🤖 AI Summary
This work addresses the representational gap between high-dimensional, high-precision embeddings used in retrieval-augmented generation (RAG) and the low-dimensional, low-bit memory arrays of compute-in-memory (CiM) hardware, which hinders RAG deployment on edge devices. To bridge this gap, the authors propose a hardware-aware joint compression and quantization (CQ) framework that introduces, for the first time, a unified CiM-oriented data reshaping methodology tailored for RAG tasks. By enabling end-to-end co-optimization of dimensionality reduction and precision quantization, the framework adapts seamlessly to diverse CiM architectures—including SRAM, ReRAM, and FeFET—significantly improving both retrieval accuracy and hardware compatibility.
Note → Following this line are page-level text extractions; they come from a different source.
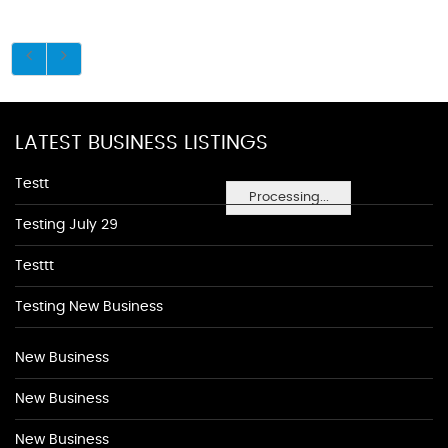
LATEST BUSINESS LISTINGS
Testt
Processing...
Testing July 29
Testtt
Testing New Business
New Business
New Business
New Business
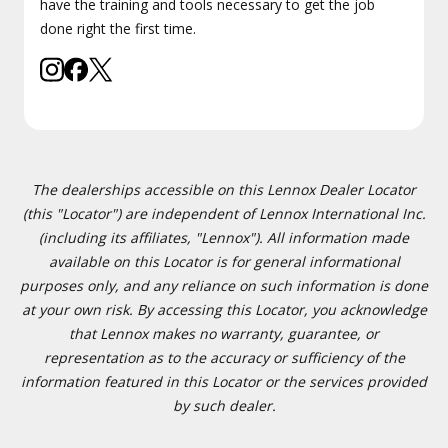
have the training and tools necessary to get the job
done right the first time.
The dealerships accessible on this Lennox Dealer Locator
(this "Locator") are independent of Lennox International Inc.
(including its affiliates, "Lennox"). All information made
available on this Locator is for general informational
purposes only, and any reliance on such information is done
at your own risk. By accessing this Locator, you acknowledge
that Lennox makes no warranty, guarantee, or
representation as to the accuracy or sufficiency of the
information featured in this Locator or the services provided
by such dealer.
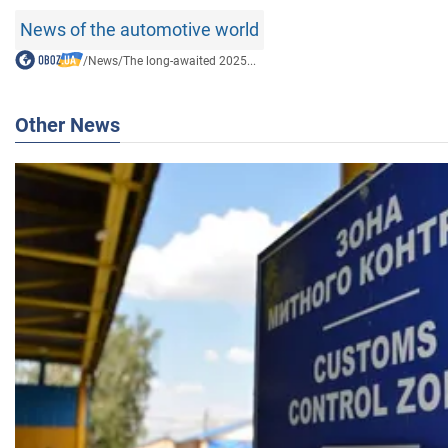
News of the automotive world
/
News
/
The long-awaited 2025...
Other News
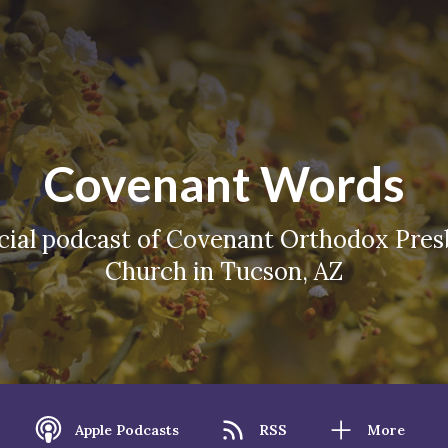
Covenant Words
icial podcast of Covenant Orthodox Pres
Church in Tucson, AZ
Apple Podcasts
RSS
More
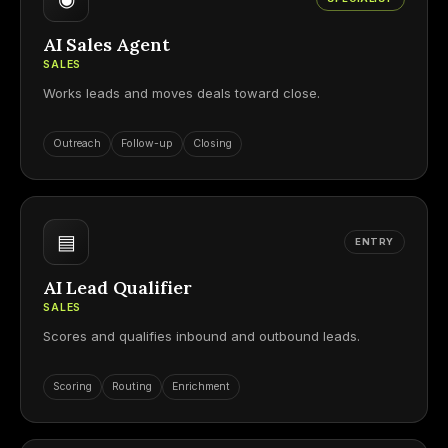
AI Sales Agent
SALES
Works leads and moves deals toward close.
Outreach
Follow-up
Closing
▤
ENTRY
AI Lead Qualifier
SALES
Scores and qualifies inbound and outbound leads.
Scoring
Routing
Enrichment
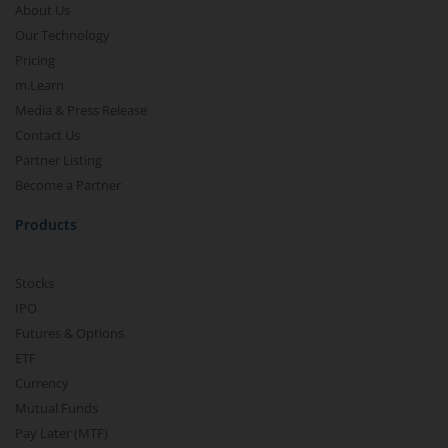
About Us
Our Technology
Pricing
m.Learn
Media & Press Release
Contact Us
Partner Listing
Become a Partner
Products
Stocks
IPO
Futures & Options
ETF
Currency
Mutual Funds
Pay Later (MTF)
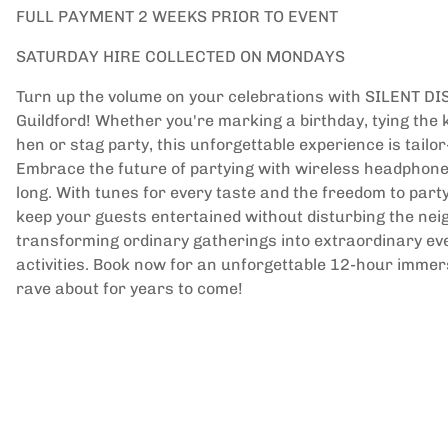
FULL PAYMENT 2 WEEKS PRIOR TO EVENT
SATURDAY HIRE COLLECTED ON MONDAYS
Turn up the volume on your celebrations with SILENT DI
Guildford! Whether you're marking a birthday, tying the 
hen or stag party, this unforgettable experience is tail
Embrace the future of partying with wireless headphones
long. With tunes for every taste and the freedom to party 
keep your guests entertained without disturbing the ne
transforming ordinary gatherings into extraordinary eve
activities. Book now for an unforgettable 12-hour immer
rave about for years to come!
This approach provides an efficient, standardized embedding input scheme for a wide range of CiM systems.
📝 Abstract
Deploying Retrieval-Augmented Generation (RAG) on edge devices is in high demand, but is hindered by the latency of massive data movement and computation on traditional architectures. Compute-in-Memory (CiM) architectures address this bottleneck by performing vector search directly within their crossbar structure. However, CiM's adoption for RAG is limited by a fundamental ``representation gap,'' as high-precision, high-dimension embeddings are incompatible with CiM's low-precision, low-dimension array constraints. This gap is compounded by the diversity of CiM implementations (e.g., SRAM, ReRAM, FeFET), each with unique designs (e.g., 2-bit cells, 512x512 arrays). Consequently, RAG data must be naively reshaped to fit each target implementation. Current data shaping methods handle dimension and precision disjointly, which degrades data fidelity. This not only negates the advantages of CiM for RAG but also confuses hardware designers, making it unclear if a failure is due to the circuit design or the degraded input data. As a result, CiM adoption remains limited. In this paper, we introduce CQ-CiM, a unified, hardware-aware data shaping framework that jointly learns Compression and Quantization to produce CiM-compatible low-bit embeddings for diverse CiM designs. To the best of our knowledge, this is the first work to shape data for comprehensive CiM usage on RAG.